Feno terjebak dalam kebiasaan terburuk startup Silicon Valley. Setiap kali dinyalain, sikat gigi pintar ini membanjiri pengguna dengan kode QR buat unduh aplikasi, alih-alih menyediakan kontrol di perangkat. Feno bisa memicu refleks muntah kayak pakai mouthguard olahraga kontak. Ukurannya besar sampe kamu harus buka mulut lebar-lebar buat masukin semuanya sekaligus. Menyikat dengan Feno juga gak sepenuhnya pasif. Pendiri Feno, Dr. Kenny Brown, bilang perusahaan ini menyarankan gerakan sikat ke samping selagi mouthpiece bekerja.
Di setting tertinggi, Feno bikin rahang gw bergetar dan kepala gw goyang kayak boneka yang dikendaliin dalang gila. Dengan kecepatan segitu, mouthpiece-nya bisa menggesek pipi bagian dalam sampe perih. Di kecepatan normal, Feno tetap gak nyaman tapi masih bisa dipakai tanpa sakit. Feno juga memperingatkan bahwa gusi mungkin berdarah kalo teknik sikat gigi kamu salah selama ini, tapi bulu sikatnya gak lebih kasar dari sikat gigi biasa. Perangkat ini di setting default selama 30 detik sepertinya dirancang buat kebanyakan mulut.
Perusahaan bilang perangkat ini bisa dipake dengan pasta gigi biasa, tapi pas gw olesin gel ke bulu sikat dan masukin ke mulut, hasilnya berantakan di dasar mouthpiece yang lebih lama dibersihin daripada bilas biasa. Pasta gigi busanya gak ninggalin rasa mint fluoride dan baking soda yang biasanya diasosiasikan dengan mulut bersih. Tapi menurut Dr. Edmond Hewlett, profesor di UCLA School of Dentistry dan penasihat konsumen ADA, rasa mint segar itu gak selalu indikator gigi bersih. Brown bilang perusahaan rencananya bakal update pasta gigi biar ada rasa mint yang bertahan, soalnya ternyata bukan cuma gw yang protes soal kurangnya rasa “bersih” ini.
Mengingat jadwal ke dokter gigi gw udah dekat buat tambal lagi, Feno gak cuma harus bagus, tapi bahkan lebih baik dari sikat gigi elektrik biasa. Meski mungkin semua gigi kena, perangkat ini gak ninggalin rasa bersih, apalagi karena gw gak punya kontrol atasnya.
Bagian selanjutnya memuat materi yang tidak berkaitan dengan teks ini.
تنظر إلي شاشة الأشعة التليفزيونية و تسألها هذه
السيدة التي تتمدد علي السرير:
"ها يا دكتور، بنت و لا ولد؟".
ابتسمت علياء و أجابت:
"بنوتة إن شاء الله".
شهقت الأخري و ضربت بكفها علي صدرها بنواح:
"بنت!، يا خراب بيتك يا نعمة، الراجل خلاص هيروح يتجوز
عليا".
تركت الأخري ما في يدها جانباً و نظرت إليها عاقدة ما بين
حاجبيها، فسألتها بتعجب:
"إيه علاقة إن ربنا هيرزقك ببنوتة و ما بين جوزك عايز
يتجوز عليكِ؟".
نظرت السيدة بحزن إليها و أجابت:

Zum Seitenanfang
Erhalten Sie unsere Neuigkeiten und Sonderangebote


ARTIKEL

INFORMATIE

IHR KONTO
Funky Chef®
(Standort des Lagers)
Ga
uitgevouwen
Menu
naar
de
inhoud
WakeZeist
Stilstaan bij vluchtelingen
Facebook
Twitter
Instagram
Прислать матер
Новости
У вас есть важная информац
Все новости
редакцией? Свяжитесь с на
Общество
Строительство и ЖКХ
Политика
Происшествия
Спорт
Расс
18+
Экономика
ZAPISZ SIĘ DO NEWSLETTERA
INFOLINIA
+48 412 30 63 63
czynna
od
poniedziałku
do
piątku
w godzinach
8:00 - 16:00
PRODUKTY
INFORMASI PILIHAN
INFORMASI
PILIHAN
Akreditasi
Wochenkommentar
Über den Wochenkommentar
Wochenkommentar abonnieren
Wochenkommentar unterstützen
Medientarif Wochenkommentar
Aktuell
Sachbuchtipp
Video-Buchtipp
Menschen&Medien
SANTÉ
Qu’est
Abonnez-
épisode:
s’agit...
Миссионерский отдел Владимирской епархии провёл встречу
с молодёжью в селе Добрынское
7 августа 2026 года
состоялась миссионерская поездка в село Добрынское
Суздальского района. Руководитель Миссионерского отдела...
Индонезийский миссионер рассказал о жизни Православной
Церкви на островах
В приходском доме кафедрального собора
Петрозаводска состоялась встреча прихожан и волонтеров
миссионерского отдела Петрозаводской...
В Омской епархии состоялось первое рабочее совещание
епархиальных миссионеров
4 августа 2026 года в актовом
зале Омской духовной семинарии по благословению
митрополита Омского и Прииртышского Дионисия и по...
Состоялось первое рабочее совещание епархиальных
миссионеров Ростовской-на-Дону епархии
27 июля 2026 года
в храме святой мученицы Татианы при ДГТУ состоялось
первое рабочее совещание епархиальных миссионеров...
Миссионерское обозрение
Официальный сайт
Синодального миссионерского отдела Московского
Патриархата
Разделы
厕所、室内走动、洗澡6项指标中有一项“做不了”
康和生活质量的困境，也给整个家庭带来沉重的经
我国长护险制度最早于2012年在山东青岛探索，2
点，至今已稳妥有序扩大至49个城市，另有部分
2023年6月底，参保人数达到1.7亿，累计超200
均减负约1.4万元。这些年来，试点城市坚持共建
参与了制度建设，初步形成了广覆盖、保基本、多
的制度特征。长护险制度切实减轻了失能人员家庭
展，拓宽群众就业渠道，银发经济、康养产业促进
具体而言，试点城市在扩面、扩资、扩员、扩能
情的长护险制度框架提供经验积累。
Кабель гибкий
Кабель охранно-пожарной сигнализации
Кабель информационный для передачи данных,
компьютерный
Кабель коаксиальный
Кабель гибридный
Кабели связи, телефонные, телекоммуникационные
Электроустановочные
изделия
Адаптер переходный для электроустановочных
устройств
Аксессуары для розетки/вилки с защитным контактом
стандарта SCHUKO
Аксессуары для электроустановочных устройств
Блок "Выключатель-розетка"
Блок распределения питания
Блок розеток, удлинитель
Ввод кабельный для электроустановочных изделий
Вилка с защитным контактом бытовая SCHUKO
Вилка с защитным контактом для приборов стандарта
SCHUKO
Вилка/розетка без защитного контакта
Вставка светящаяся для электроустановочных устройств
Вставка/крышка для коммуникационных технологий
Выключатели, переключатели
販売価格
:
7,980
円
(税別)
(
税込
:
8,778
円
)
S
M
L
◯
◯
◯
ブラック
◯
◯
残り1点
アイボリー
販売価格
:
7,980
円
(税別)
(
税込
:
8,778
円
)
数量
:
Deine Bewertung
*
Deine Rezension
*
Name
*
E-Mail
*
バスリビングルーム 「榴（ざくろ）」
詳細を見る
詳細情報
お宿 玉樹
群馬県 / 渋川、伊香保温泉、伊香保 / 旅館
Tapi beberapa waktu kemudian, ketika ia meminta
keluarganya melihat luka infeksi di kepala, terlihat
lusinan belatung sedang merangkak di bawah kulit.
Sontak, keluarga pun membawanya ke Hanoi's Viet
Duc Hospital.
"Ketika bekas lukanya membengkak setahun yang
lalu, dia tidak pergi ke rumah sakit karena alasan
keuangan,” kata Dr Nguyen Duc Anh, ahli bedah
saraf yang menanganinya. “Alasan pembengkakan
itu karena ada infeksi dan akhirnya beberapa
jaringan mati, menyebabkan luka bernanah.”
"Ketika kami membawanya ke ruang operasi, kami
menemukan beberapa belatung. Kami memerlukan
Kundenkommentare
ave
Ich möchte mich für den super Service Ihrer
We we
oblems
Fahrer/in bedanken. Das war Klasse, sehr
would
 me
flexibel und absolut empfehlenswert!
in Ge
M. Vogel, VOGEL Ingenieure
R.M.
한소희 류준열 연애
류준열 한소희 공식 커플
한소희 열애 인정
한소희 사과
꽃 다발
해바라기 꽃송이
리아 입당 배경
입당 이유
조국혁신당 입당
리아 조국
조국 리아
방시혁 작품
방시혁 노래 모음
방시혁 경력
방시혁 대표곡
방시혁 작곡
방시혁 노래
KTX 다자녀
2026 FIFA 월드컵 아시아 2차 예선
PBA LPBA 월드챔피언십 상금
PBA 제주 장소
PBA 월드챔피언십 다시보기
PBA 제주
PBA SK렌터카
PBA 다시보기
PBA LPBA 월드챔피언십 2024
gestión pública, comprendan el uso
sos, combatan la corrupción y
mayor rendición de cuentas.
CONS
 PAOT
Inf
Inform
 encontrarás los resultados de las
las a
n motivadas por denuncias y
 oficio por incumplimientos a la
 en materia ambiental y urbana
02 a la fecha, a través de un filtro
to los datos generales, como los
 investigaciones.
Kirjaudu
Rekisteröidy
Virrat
Bahkan kalo Feno ini nyaman, murah, gak butuh aplikasi, dan cocok sama pasta gigi biasa, tetap sulit buat bilang hasilnya lebih baik dari sikat gigi $7 yang bisa dibeli di apotek manapun. Dengan sikat gigi pintar ini, kamu gak bisa tau apa yang terjadi sama gigimu. Gak bisa tau apakah semua celah dan lekukan gigi kebersih. Itu bakal jadi masalah karena susunan gigi tiap orang berbeda. Feno didesain supaya bulu sikatnya bisa mencapai semua jenis gigi di sudut 45 derajat yang tepat ke gusi, tapi yang penting adalah apakah ini nambah apa-apa ke rutinitas sikat gigimu.
“Pertanyaan kritis buat perangkat kayak gini adalah apakah lebih baik dari sikat gigi biasa,” kata Hewlett. “Sudah jelas bahwa menyikat gigi dengan benar adalah salah satu hal paling efektif yang bisa dilakukan seseorang untuk menjaga kesehatan giginya.”